Personally, my anger was steeped in an emotional cocktail – frustration, self-hatred, abandonment issues, confusion, suppressed emotions, fear, hurt, and anger itself. My learning process, specifically relating to anger, started in a very unexpected way, with a Disney Pixar movie ‘Inside Out’. It was mentioned during DBT group therapy and a short clip was shown, to show the emotions we all have. It really resonated with me and I was determined to get it and watch it in full. I mentioned it to a friend and her daughter had a copy, which I borrowed. On the face of it, I identified with the little red character – ‘anger’. We were watching and immediately they identified me as the chubby, bespectacled blue character – ‘sadness’. This was based solely on my appearance (because I am stout and wear specs, not because I am blue!). However, I identified with ‘sadness’ for more than simply looks. I told my friends, actually I’m more like ‘anger’ but they couldn’t identify me in that way – they hadn’t ever seen that side to me. But my husband could, he had seen first-hand over the years. It dawned on me there and then – I was a mixture of all the characters, though I spent more time as some than others. All the characters that represent an emotion have a function. Anger has a function. It is a response to a threat – actual or perceived. However, when anger is disproportionate or unwarranted, that’s when it’s problematic.

Personally, mine mainly occurs when I feel the (actual or perceived) threat of abandonment, though it has taken decades of time, much self-analysis and awareness, coupled with much therapy to have identified that for myself.

Notice the little red character? We associate red with anger – red hot with anger, or the red mist descends. Red is associated with heat. When we are angry our temperature rises, we sweat and go red in the face. Anger isn’t always the ‘red mist’ descending. I’ve had my fair share of that – hysterical screaming and shouting, not able to recall what I said or did, how I arrived somewhere, verbally abusive to loved ones, injured (such as when I had tried to scale a wall), driving erratically or driven to self-harm. No, it can be much less obvious than that. Like me, it could be internalised. It can lead to things like self-loathing, depression, suicidal feelings, despair and physical symptoms such as fatigue, palpitations, chest pains, indigestion, nausea and headaches to name a few. Personally, I have a mixed bag of externalised and internalised anger. I’m not sure anger, or any other emotion is ever a clear, straight line.

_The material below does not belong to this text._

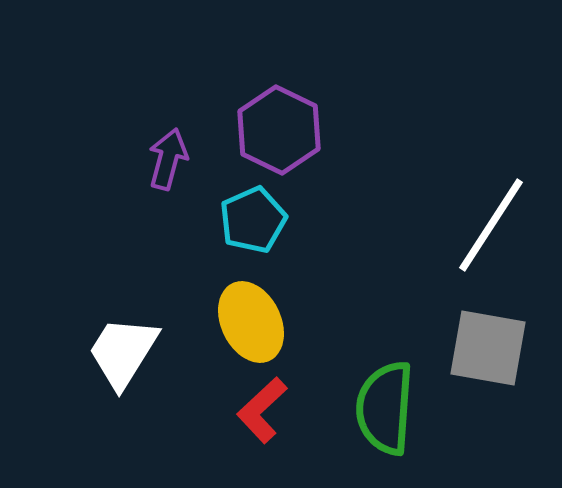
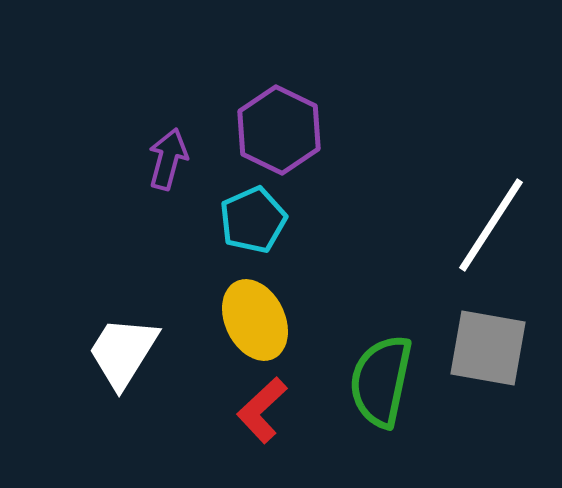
yellow ellipse: moved 4 px right, 2 px up
green semicircle: moved 4 px left, 27 px up; rotated 8 degrees clockwise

Back to the pressure cooker for a moment, one of the solutions was complete removal of heat to remove the pressure. When relating this to anger, for me it hasn’t been possible to remove all heat. My personality, my issues, my emotions, my circumstances, my experiences and the environment we live in, all mean that my pressure will build. The question is then, if I cannot remove the heat and pressure, how can I dial it down? How can I channel them? What safety valves can I utilise? What is realistic?

I mentioned DBT, which stands for Dialectical Behavioural Therapy and is a Cognitive Behavioural Therapy (CBT) based therapy. I was referred to it from the Affective Disorders team. It helped me identify emotions, learn the functions of them and gave me skills to cope with them. One of these skill sets uses the acronym ‘TIPP’ – Tip the temperature, Intense Exercise, Paced Breathing, Paired Muscle Relaxation. When I feel angry, I feel hot, so let’s look at Tip the temperature – I put my face in a bowl of cold water or grasp an ice cube tight in my hands, or (my preference) rub the ice cube on the back of my neck. Technically speaking, it triggers the ‘dive response’, which causes a decrease in temperature. Literally, I go and ‘cool off’. The breathing really helps too, the more I practice, the quicker I ‘come down from the ceiling’.

I don’t have just one safety valve, as it’s too much pressure on one sole outlet, and if it fails the results are catastrophic. I have various smaller valves which form an early warning system. The hope is if I listen to them, I avoid the lid blowing off.